About six decades later, in 1938, physicist and engineer Frank Benford independently made the same observation, apparently unaware of Newcomb’s earlier work. Benford went further, publishing a 22-page paper with extensive data from 20 different sources, including river areas, population figures, and street addresses. He called it the “law of anomalous numbers.” Despite Newcomb’s priority, the law carries Benford’s name, largely because his paper was far more detailed and widely read.
Catching Fraud and Fabricated Data
One of the most practical applications of Benford’s Law is spotting data that has been manipulated or invented. When people fabricate numbers, they tend to distribute leading digits more evenly than nature would, or they over-rely on certain “random-looking” digits. The resulting data set deviates from the expected Benford distribution in ways that statistical tests can flag.
Forensic accountants have used this approach for decades to screen financial statements and tax returns for irregularities. In scientific research, it works as an early-warning system. One study used data from papers retracted by Royal Society Publishing to test whether Benford’s Law could have caught problems earlier. The retracted papers, which contained inexplicable data duplications, deviated significantly from the expected digit distribution in both first and second digit positions. Meanwhile, a set of non-retracted papers from the same journals showed no significant deviation. The technique doesn’t prove fraud on its own, but it reliably flags data sets that warrant closer inspection.
Clinical trial data is another area where the approach has shown promise. Researchers can test whether summary statistics from two supposedly randomized groups show the natural variation you’d expect, or whether the numbers look suspiciously uniform. It works as a targeted check rather than a blanket detector.
The Election Controversy
After the 2020 U.S. presidential election, claims circulated that Benford’s Law proved vote totals had been manipulated. Mathematicians with decades of experience in Benford analysis pushed back firmly. The core problem is that precinct-level vote counts generally should not follow Benford’s Law in the first place. Precincts tend to be similar in size, voter turnout falls within a predictable range, and candidate support doesn’t vary wildly from one precinct to the next. This clustering of values violates the basic conditions the law requires.

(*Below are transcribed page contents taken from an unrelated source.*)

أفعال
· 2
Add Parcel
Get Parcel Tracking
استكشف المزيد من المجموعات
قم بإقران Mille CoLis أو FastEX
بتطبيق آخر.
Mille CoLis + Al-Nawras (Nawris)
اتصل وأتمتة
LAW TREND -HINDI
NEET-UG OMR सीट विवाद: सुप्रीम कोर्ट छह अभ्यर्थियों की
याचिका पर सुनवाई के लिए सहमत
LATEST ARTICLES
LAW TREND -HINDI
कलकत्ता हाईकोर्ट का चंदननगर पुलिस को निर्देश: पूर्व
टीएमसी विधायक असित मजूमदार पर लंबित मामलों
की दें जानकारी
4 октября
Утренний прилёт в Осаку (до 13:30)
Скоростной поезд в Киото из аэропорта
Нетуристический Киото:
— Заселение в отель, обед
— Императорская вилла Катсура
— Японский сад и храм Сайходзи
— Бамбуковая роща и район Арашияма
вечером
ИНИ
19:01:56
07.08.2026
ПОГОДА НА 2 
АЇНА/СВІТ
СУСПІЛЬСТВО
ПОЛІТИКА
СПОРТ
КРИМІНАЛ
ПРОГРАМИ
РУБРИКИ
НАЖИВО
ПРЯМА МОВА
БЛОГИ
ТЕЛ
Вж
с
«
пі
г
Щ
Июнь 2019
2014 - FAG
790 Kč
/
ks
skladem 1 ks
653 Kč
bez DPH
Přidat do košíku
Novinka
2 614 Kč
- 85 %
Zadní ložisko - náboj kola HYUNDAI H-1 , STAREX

Researchers have noted that even if precinct data happened to match Benford’s distribution at a broad scale, the test wouldn’t catch the kind of fraud people worry about. Adding a small fixed number of votes across precincts, or modifying just a few precincts, would almost never change leading digits enough to show up. Some analysts have proposed looking at second digits or converting vote totals to a smaller number base (like base 3 instead of base 10) to spread the data across more digit positions, but these are specialized techniques still being developed, not the simple “gotcha” test that social media suggested.